(Extracted page text data)
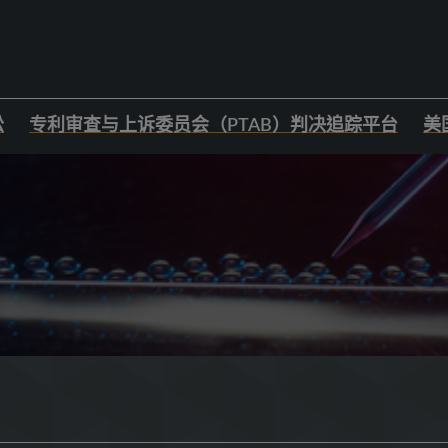
讼
专利审查与上诉委员会（PTAB）判决追踪平台
美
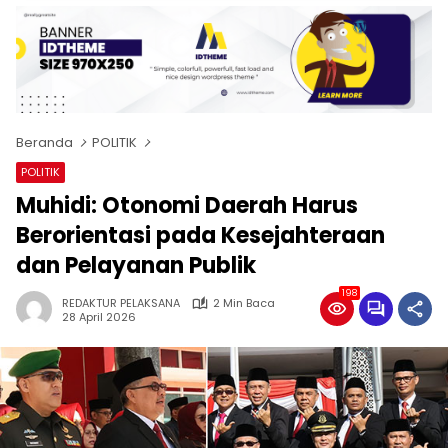
Beranda
POLITIK
POLITIK
Muhidi: Otonomi Daerah Harus
Berorientasi pada Kesejahteraan
dan Pelayanan Publik
198
REDAKTUR PELAKSANA
2 Min Baca
28 April 2026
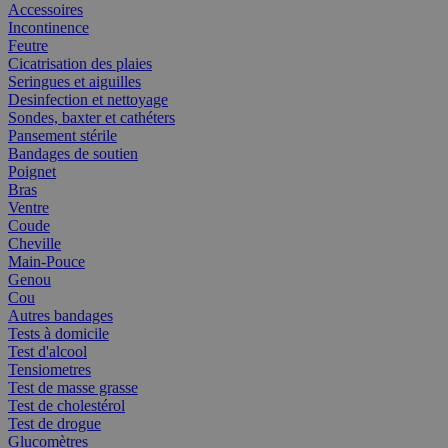
Accessoires
Incontinence
Feutre
Cicatrisation des plaies
Seringues et aiguilles
Desinfection et nettoyage
Sondes, baxter et cathéters
Pansement stérile
Bandages de soutien
Poignet
Bras
Ventre
Coude
Cheville
Main-Pouce
Genou
Cou
Autres bandages
Tests à domicile
Test d'alcool
Tensiometres
Test de masse grasse
Test de cholestérol
Test de drogue
Glucomètres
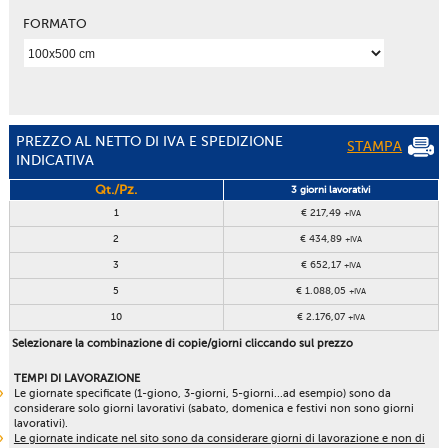
FORMATO
PREZZO AL NETTO DI IVA E SPEDIZIONE
STAMPA
INDICATIVA
Qt./Pz.
3 giorni lavorativi
1
€ 217,49
+IVA
2
€ 434,89
+IVA
3
€ 652,17
+IVA
5
€ 1.088,05
+IVA
10
€ 2.176,07
+IVA
Selezionare la combinazione di copie/giorni cliccando sul prezzo
TEMPI DI LAVORAZIONE
Le giornate specificate (1-giono, 3-giorni, 5-giorni...ad esempio) sono da
considerare solo giorni lavorativi (sabato, domenica e festivi non sono giorni
lavorativi).
Le giornate indicate nel sito sono da considerare giorni di lavorazione e non di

How to complete this task:
From the records above, copy each line where the word "giornate" can be found.

Response to the task:
Le giornate specificate (1-giono, 3-giorni, 5-giorni...ad esempio) sono da
Le giornate indicate nel sito sono da considerare giorni di lavorazione e non di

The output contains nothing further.